Sorry for not clarifying the above statement. In addition to compression type (e.g., lz4 vs. zlib) and data compressibility (e.g., text string vs. floating point number), the size of data chunk (e.g., 4kB vs. 16kB) to which compression is applied also plays an important role. This is because general-purpose compression algorithms (e.g., Snappy, lz4, zlib, and ZSTD) all use LZ search that tries to find repeated bytes in the to-be-compressed data chunk and accordingly use a pointer to replace those repeated bytes. In general, the larger the to-be-compressed data chunk is, the higher probability that we may find more repeated bytes and hence achieve a better compression ratio.
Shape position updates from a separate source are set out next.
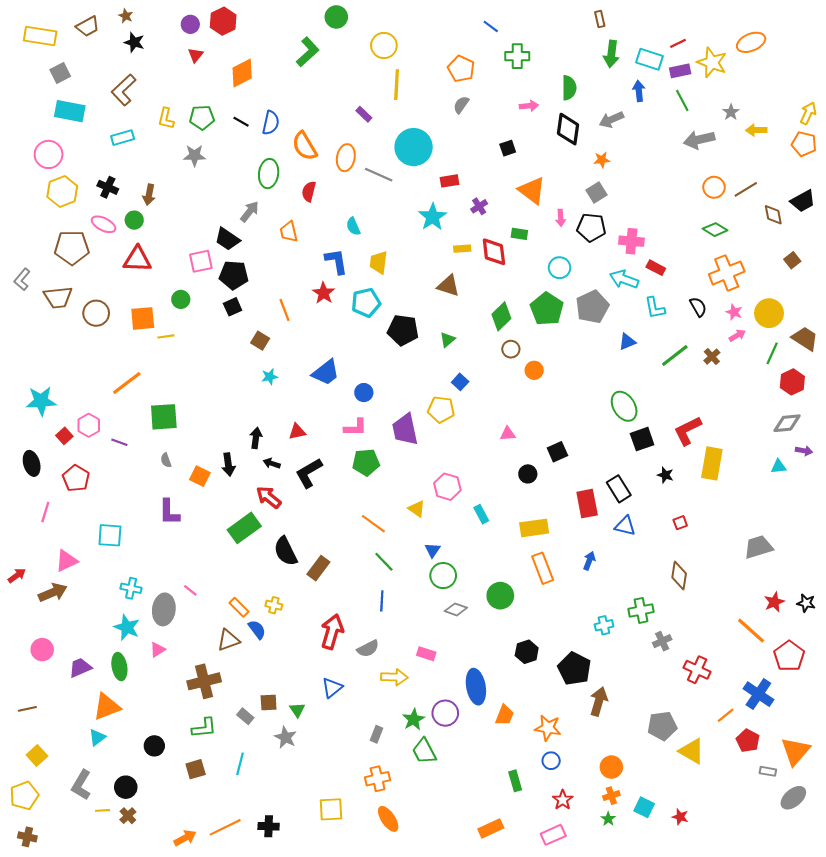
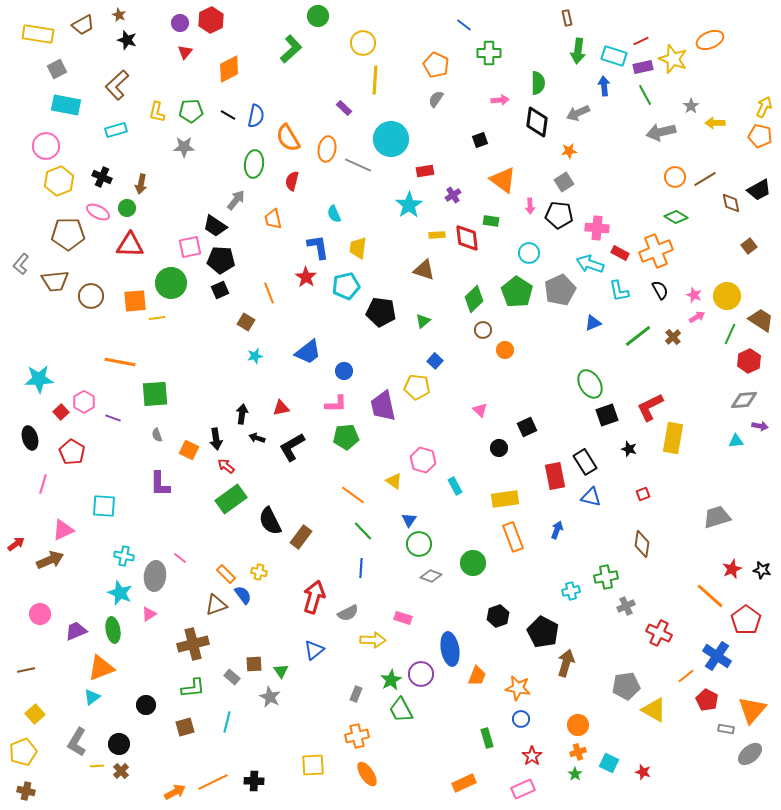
orange cross: (727, 273) -> (656, 251), moved
green circle: (181, 299) -> (171, 283), size x1.8
orange line: (127, 383) -> (120, 362), turned 48
pink triangle: (508, 434) -> (480, 410), turned 49
red arrow: (269, 497) -> (226, 466), moved, size x0.7

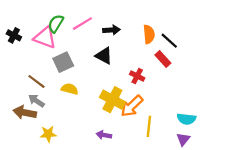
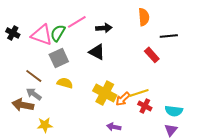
green semicircle: (56, 24) -> (58, 33), moved
orange semicircle: (149, 34) -> (144, 17), moved
black line: (169, 41) -> (169, 36), moved, turned -48
red cross: (137, 76) -> (145, 106), moved
orange arrow: (132, 106) -> (123, 99), size x0.7
yellow line: (149, 126) -> (139, 93), moved, turned 66
purple arrow: (104, 135) -> (114, 127), moved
My experience is that compression-over-16kB can achieve 10%~30% better compression ratio than compression-over-4kB.
As you pointed out, aligning compressed data with storage sector boundary (e.g., 4kB) is always desirable (especially for storage engines using B-tree structure like InnoDB and Redwood). Taking the transparent page compression feature in InnoDB as one example, with the default 16kB page size, after applying compression to each 16kB page, InnoDB aligns the compressed page to the 4kB boundary (e.g., if we compress one 16kB page to 10kB, then the page is stored as 12kB, wasting 2kB). To simplify the data management, InnoDB relies on sparse file and hole punching support from the underlying filesystem to return the unused one or more 4kB physical sectors back to the filesystem. Because of the use of sparse file, we do not need to change the LBA allocation when the compression results change. Yes, it certainly creates fragmentation, which is nevertheless not a big problem for modern SSDs.
The 4kB-alignment requirement indeed could cause significant space waste or even make page compression unfeasible (e.g., InnoDB/Redwood with 4kB page size). One of the major selling points of LSM-tree (e.g., RocksDB) is that its compression is not subject to the 4kB-alignment constraint, hence MyRocks claims to achieve better compression efficiency than InnoDB. Certainly prefix key encoding also helps MyRocks to improve the compression efficiency.
The Pager interface sounds interesting. Could you please point me to relevant documents or codes so that I could learn more about it? Thanks!